Stored data
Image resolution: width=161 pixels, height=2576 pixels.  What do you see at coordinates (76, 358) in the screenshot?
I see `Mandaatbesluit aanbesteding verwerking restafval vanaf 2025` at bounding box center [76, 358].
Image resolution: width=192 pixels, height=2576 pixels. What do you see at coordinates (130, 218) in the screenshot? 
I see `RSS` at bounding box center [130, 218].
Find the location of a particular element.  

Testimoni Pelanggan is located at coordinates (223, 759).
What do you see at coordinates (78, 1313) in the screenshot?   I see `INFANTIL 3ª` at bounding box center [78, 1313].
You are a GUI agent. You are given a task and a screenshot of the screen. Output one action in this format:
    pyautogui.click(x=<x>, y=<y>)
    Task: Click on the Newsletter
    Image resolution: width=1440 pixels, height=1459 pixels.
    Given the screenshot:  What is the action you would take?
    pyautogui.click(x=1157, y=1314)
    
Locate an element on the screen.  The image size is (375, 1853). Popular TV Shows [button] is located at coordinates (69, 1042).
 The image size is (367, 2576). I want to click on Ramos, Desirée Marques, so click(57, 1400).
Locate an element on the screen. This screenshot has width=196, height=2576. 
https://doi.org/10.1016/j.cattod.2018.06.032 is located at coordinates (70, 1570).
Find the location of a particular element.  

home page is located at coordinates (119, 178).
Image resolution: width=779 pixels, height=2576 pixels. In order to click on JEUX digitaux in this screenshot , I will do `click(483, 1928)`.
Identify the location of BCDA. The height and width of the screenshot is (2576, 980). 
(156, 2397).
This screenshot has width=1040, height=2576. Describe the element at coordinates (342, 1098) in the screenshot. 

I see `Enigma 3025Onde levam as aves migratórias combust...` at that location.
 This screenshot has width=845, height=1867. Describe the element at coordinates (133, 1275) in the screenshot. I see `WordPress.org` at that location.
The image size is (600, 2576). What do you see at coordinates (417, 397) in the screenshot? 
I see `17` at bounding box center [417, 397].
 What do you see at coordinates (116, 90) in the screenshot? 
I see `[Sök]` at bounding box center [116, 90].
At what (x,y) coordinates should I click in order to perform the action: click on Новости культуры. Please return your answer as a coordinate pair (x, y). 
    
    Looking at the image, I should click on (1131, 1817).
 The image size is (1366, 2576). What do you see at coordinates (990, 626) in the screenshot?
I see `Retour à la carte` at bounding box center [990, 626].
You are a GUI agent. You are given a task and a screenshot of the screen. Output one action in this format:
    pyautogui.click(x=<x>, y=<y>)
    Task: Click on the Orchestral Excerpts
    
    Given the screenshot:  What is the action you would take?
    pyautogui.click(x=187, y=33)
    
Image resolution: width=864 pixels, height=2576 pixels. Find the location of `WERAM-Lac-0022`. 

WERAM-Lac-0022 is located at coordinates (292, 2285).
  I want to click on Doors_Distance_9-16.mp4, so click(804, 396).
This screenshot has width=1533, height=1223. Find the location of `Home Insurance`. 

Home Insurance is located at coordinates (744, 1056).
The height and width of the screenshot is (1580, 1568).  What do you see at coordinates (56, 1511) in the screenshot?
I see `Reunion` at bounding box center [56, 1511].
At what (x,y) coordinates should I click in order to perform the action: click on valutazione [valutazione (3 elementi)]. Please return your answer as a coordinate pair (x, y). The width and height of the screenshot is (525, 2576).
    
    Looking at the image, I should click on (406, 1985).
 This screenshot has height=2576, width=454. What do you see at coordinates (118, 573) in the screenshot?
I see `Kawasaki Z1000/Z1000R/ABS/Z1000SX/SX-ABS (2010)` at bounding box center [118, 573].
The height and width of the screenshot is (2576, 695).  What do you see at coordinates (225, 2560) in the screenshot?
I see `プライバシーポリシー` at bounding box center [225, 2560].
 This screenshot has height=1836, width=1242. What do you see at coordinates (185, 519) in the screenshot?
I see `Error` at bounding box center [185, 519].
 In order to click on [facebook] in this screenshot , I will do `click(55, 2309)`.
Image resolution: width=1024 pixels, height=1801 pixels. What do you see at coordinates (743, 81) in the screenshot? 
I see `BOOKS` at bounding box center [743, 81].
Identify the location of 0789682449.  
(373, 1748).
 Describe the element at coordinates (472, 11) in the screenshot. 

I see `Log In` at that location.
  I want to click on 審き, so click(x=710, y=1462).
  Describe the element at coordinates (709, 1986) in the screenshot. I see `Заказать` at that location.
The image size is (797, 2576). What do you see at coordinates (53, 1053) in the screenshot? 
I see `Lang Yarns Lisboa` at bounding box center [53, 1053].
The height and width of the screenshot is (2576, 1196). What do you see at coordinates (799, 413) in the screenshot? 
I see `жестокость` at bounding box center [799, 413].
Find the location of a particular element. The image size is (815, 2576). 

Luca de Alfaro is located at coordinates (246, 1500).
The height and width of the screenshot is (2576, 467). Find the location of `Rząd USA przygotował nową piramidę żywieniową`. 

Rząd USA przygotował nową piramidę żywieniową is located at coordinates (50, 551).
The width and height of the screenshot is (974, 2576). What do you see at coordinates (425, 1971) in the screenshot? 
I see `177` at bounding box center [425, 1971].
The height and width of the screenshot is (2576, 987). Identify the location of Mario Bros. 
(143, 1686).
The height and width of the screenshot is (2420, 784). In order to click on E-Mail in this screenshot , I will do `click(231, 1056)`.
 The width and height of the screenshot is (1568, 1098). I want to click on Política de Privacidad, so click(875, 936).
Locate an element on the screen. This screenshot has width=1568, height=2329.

Task objective
Restate the records above in full, keeping each line exactly as it stands.

Written answer
Image resolution: width=161 pixels, height=2576 pixels.  What do you see at coordinates (76, 358) in the screenshot?
I see `Mandaatbesluit aanbesteding verwerking restafval vanaf 2025` at bounding box center [76, 358].
Image resolution: width=192 pixels, height=2576 pixels. What do you see at coordinates (130, 218) in the screenshot? 
I see `RSS` at bounding box center [130, 218].
Find the location of a particular element.  

Testimoni Pelanggan is located at coordinates (223, 759).
What do you see at coordinates (78, 1313) in the screenshot?   I see `INFANTIL 3ª` at bounding box center [78, 1313].
You are a GUI agent. You are given a task and a screenshot of the screen. Output one action in this format:
    pyautogui.click(x=<x>, y=<y>)
    Task: Click on the Newsletter
    Image resolution: width=1440 pixels, height=1459 pixels.
    Given the screenshot:  What is the action you would take?
    pyautogui.click(x=1157, y=1314)
    
Locate an element on the screen.  The image size is (375, 1853). Popular TV Shows [button] is located at coordinates (69, 1042).
 The image size is (367, 2576). I want to click on Ramos, Desirée Marques, so click(57, 1400).
Locate an element on the screen. This screenshot has width=196, height=2576. 
https://doi.org/10.1016/j.cattod.2018.06.032 is located at coordinates (70, 1570).
Find the location of a particular element.  

home page is located at coordinates (119, 178).
Image resolution: width=779 pixels, height=2576 pixels. In order to click on JEUX digitaux in this screenshot , I will do `click(483, 1928)`.
Identify the location of BCDA. The height and width of the screenshot is (2576, 980). 
(156, 2397).
This screenshot has width=1040, height=2576. Describe the element at coordinates (342, 1098) in the screenshot. 

I see `Enigma 3025Onde levam as aves migratórias combust...` at that location.
 This screenshot has width=845, height=1867. Describe the element at coordinates (133, 1275) in the screenshot. I see `WordPress.org` at that location.
The image size is (600, 2576). What do you see at coordinates (417, 397) in the screenshot? 
I see `17` at bounding box center [417, 397].
 What do you see at coordinates (116, 90) in the screenshot? 
I see `[Sök]` at bounding box center [116, 90].
At what (x,y) coordinates should I click in order to perform the action: click on Новости культуры. Please return your answer as a coordinate pair (x, y). 
    
    Looking at the image, I should click on (1131, 1817).
 The image size is (1366, 2576). What do you see at coordinates (990, 626) in the screenshot?
I see `Retour à la carte` at bounding box center [990, 626].
You are a GUI agent. You are given a task and a screenshot of the screen. Output one action in this format:
    pyautogui.click(x=<x>, y=<y>)
    Task: Click on the Orchestral Excerpts
    
    Given the screenshot:  What is the action you would take?
    pyautogui.click(x=187, y=33)
    
Image resolution: width=864 pixels, height=2576 pixels. Find the location of `WERAM-Lac-0022`. 

WERAM-Lac-0022 is located at coordinates (292, 2285).
  I want to click on Doors_Distance_9-16.mp4, so click(804, 396).
This screenshot has width=1533, height=1223. Find the location of `Home Insurance`. 

Home Insurance is located at coordinates (744, 1056).
The height and width of the screenshot is (1580, 1568).  What do you see at coordinates (56, 1511) in the screenshot?
I see `Reunion` at bounding box center [56, 1511].
At what (x,y) coordinates should I click in order to perform the action: click on valutazione [valutazione (3 elementi)]. Please return your answer as a coordinate pair (x, y). The width and height of the screenshot is (525, 2576).
    
    Looking at the image, I should click on (406, 1985).
 This screenshot has height=2576, width=454. What do you see at coordinates (118, 573) in the screenshot?
I see `Kawasaki Z1000/Z1000R/ABS/Z1000SX/SX-ABS (2010)` at bounding box center [118, 573].
The height and width of the screenshot is (2576, 695).  What do you see at coordinates (225, 2560) in the screenshot?
I see `プライバシーポリシー` at bounding box center [225, 2560].
 This screenshot has height=1836, width=1242. What do you see at coordinates (185, 519) in the screenshot?
I see `Error` at bounding box center [185, 519].
 In order to click on [facebook] in this screenshot , I will do `click(55, 2309)`.
Image resolution: width=1024 pixels, height=1801 pixels. What do you see at coordinates (743, 81) in the screenshot? 
I see `BOOKS` at bounding box center [743, 81].
Identify the location of 0789682449.  
(373, 1748).
 Describe the element at coordinates (472, 11) in the screenshot. 

I see `Log In` at that location.
  I want to click on 審き, so click(x=710, y=1462).
  Describe the element at coordinates (709, 1986) in the screenshot. I see `Заказать` at that location.
The image size is (797, 2576). What do you see at coordinates (53, 1053) in the screenshot? 
I see `Lang Yarns Lisboa` at bounding box center [53, 1053].
The height and width of the screenshot is (2576, 1196). What do you see at coordinates (799, 413) in the screenshot? 
I see `жестокость` at bounding box center [799, 413].
Find the location of a particular element. The image size is (815, 2576). 

Luca de Alfaro is located at coordinates (246, 1500).
The height and width of the screenshot is (2576, 467). Find the location of `Rząd USA przygotował nową piramidę żywieniową`. 

Rząd USA przygotował nową piramidę żywieniową is located at coordinates (50, 551).
The width and height of the screenshot is (974, 2576). What do you see at coordinates (425, 1971) in the screenshot? 
I see `177` at bounding box center [425, 1971].
The height and width of the screenshot is (2576, 987). Identify the location of Mario Bros. 
(143, 1686).
The height and width of the screenshot is (2420, 784). In order to click on E-Mail in this screenshot , I will do `click(231, 1056)`.
 The width and height of the screenshot is (1568, 1098). I want to click on Política de Privacidad, so click(875, 936).
Locate an element on the screen. This screenshot has width=1568, height=2329.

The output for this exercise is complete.